Publications - 23/06/20
The “Fake News” Bill on Brazil’s Senate imposes new sanctions on Internet providers and enhance the surveillance on the internet
The Brazilian Fake News Bill, which was presented by the congressman Alessandro Vieira at the Brazilian Senate in May 13, aims to create a Brazilian Law on Liberty, Responsibility and Transparency on Internet.
The bill expects to create new guidelines and instruments in order to achieve transparency in social media and digital messages services. The main objective is to discourage the misuse of the Internet, such as the spreading of fake news. For that matter, the bill creates new sanctions for the Internet provider that violates the new guidelines, such as warning, fine, temporary suspension of the activities and definitely prohibition of the practice on the Brazilian ground.
Even though the intentions that justify the creation of such bill are positive, since the widespread of fake news in Brazil is a large issue, the project has been criticized because of the lack of technical terms and the legal uncertainty it may cause. The bill is filled with uncertain concepts, such as “disinformation” and “artificial disseminators”, which can result in an opposite effect than the one intended.

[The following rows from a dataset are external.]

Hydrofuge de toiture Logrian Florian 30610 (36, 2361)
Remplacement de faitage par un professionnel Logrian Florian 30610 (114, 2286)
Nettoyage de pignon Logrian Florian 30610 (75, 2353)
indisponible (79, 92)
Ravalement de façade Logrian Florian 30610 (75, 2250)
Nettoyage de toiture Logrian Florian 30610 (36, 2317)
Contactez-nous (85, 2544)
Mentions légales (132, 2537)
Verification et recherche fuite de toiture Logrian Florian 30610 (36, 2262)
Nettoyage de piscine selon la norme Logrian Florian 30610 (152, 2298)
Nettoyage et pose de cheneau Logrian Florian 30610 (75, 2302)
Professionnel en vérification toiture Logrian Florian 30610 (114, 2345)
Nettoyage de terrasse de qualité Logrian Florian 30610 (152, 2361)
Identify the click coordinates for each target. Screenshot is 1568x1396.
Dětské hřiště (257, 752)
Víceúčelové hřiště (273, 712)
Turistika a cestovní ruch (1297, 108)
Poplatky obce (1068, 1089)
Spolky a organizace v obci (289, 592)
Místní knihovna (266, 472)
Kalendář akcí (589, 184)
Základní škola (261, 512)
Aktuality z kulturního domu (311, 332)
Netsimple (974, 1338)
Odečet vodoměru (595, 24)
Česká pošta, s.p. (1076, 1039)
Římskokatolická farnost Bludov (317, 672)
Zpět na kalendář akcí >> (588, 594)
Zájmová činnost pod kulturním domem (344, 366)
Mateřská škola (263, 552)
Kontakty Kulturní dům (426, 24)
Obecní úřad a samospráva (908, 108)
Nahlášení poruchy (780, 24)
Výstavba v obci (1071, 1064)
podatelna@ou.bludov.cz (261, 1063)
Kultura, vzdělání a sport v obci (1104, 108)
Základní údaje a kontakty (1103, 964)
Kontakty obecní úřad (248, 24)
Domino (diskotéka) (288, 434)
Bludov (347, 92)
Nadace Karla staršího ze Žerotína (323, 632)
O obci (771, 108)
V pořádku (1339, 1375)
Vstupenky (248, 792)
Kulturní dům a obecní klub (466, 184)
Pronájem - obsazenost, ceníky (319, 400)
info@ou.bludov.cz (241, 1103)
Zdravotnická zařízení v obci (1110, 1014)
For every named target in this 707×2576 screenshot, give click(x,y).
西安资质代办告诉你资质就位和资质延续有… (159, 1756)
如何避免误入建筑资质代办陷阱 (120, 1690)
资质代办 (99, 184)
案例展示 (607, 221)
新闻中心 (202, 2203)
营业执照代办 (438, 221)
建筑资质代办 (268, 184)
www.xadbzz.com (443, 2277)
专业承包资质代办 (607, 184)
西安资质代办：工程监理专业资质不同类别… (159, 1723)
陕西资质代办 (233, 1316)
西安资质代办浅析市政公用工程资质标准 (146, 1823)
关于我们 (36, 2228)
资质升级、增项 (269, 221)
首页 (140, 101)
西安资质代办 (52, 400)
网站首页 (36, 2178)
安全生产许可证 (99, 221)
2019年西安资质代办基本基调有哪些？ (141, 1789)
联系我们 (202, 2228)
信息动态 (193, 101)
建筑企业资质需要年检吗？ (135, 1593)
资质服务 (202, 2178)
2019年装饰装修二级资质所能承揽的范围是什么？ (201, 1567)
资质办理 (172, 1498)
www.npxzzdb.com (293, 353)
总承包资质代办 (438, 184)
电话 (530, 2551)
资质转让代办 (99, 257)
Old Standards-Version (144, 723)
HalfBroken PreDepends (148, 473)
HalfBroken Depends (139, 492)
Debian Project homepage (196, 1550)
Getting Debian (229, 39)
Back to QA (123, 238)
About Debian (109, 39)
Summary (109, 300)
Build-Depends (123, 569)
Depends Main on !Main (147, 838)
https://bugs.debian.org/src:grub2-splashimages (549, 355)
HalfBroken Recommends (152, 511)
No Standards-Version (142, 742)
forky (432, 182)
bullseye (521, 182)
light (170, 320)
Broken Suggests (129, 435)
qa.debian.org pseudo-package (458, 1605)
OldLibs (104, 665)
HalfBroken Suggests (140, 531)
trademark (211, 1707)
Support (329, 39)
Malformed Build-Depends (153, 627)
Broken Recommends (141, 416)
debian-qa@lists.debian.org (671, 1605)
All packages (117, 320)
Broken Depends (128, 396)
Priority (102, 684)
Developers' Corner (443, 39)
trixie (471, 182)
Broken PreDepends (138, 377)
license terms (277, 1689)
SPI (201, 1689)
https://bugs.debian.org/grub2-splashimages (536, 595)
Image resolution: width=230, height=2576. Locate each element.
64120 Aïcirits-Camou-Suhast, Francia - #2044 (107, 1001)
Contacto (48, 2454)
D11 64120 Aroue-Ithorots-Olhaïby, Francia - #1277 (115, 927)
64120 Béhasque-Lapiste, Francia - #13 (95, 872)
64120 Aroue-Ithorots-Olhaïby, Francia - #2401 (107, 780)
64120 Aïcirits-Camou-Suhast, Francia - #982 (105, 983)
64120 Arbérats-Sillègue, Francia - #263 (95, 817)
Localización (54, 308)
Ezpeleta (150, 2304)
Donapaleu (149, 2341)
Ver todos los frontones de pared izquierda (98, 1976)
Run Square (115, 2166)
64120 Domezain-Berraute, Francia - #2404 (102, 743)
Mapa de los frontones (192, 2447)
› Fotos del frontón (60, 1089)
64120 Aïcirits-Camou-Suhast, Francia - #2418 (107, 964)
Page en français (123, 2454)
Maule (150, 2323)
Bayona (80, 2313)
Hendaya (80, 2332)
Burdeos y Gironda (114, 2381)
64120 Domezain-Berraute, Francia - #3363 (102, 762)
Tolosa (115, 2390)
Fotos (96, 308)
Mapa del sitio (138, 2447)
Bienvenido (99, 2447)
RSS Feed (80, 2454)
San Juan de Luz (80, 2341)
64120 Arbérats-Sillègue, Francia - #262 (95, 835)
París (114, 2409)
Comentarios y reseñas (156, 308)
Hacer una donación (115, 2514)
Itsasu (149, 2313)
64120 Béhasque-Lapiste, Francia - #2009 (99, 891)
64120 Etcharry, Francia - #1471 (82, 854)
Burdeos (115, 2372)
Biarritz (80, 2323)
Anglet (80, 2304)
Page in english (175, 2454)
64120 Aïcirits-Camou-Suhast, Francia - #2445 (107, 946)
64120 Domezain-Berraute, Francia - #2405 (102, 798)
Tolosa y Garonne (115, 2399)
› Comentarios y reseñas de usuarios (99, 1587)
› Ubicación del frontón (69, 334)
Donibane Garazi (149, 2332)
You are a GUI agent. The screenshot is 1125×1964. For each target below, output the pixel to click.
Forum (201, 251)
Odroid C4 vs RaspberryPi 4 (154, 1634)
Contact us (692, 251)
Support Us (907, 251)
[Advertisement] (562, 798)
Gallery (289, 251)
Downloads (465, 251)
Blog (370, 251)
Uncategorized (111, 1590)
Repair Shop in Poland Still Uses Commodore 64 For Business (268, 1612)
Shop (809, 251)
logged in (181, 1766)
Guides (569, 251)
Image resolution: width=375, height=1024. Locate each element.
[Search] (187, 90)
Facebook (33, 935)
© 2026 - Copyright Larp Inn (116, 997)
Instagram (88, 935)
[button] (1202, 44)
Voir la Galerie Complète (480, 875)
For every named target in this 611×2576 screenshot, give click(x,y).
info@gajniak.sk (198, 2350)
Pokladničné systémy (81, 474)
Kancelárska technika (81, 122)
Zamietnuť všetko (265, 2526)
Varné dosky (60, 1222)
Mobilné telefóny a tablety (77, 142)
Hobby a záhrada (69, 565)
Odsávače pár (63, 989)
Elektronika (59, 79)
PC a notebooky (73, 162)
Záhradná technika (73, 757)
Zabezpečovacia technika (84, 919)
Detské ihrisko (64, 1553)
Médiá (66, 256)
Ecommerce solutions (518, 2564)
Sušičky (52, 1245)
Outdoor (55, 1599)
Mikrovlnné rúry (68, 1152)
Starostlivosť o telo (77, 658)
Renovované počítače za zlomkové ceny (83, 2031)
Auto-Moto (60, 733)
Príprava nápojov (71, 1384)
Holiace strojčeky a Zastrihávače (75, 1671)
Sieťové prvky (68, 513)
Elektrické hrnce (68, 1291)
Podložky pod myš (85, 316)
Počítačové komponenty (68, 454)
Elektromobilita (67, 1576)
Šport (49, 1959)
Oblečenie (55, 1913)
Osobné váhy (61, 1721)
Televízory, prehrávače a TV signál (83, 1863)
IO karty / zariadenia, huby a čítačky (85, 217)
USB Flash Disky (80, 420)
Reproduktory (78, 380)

A Brazilian non-profit organization that stand up for internet rights (Coalizão de Direitos na Rede) and assembles 38 research institutions on internet rights launched in their website a document warning about the problems that the law can create and proposing modifications to save the project. The organization warns that the proposal bill modifies the Internet providers responsibility regime, by imposing duties for contents posted by users.
The main goal of the modification is to impose to the Internet provider the burden to oversee the spread of fake news on their websites and hopefully avoid it. However, this can result in an automatization of the surveillance, challenging the Internet freedom of speech right.
In this sense, the sanctions predicted are extremely vague, and it is not clear conducts that could be sanctioned. The problem gets even worse considering that it is up to the judiciary to enforce this measures, but the bill does state the standing criteria to file the lawsuit requesting the applications of this sanctions before the court.
Notwithstanding, the congressman Ângelo Coronel, who is responsible to reporting the bill on the Brazilian Senate, presented a new draft not addressing the actual concerns and adding new ones.
This new draft predicts that the Internet providers shall require and keep users IDs, such as the social security number and their home address and that public authorities can require the user’s information when investigating crimes, which can enhance the surveillance on the Internet.
Besides that, the new proposition includes fines providers up to of R$ 10.000.000.000,00 (ten billion reais), which can be disproportional and arbitrary. The new draft also lacks of a clear definition regarding conducts could be sanctioned.
Brazilian Senate was expecting to discuss the bill on June 2th 2020 session, but it was postponed after general criticism. A expedite voting process of the bill could lead to its approval without a necessary debate and it could result in passing a law with several legal uncertainties.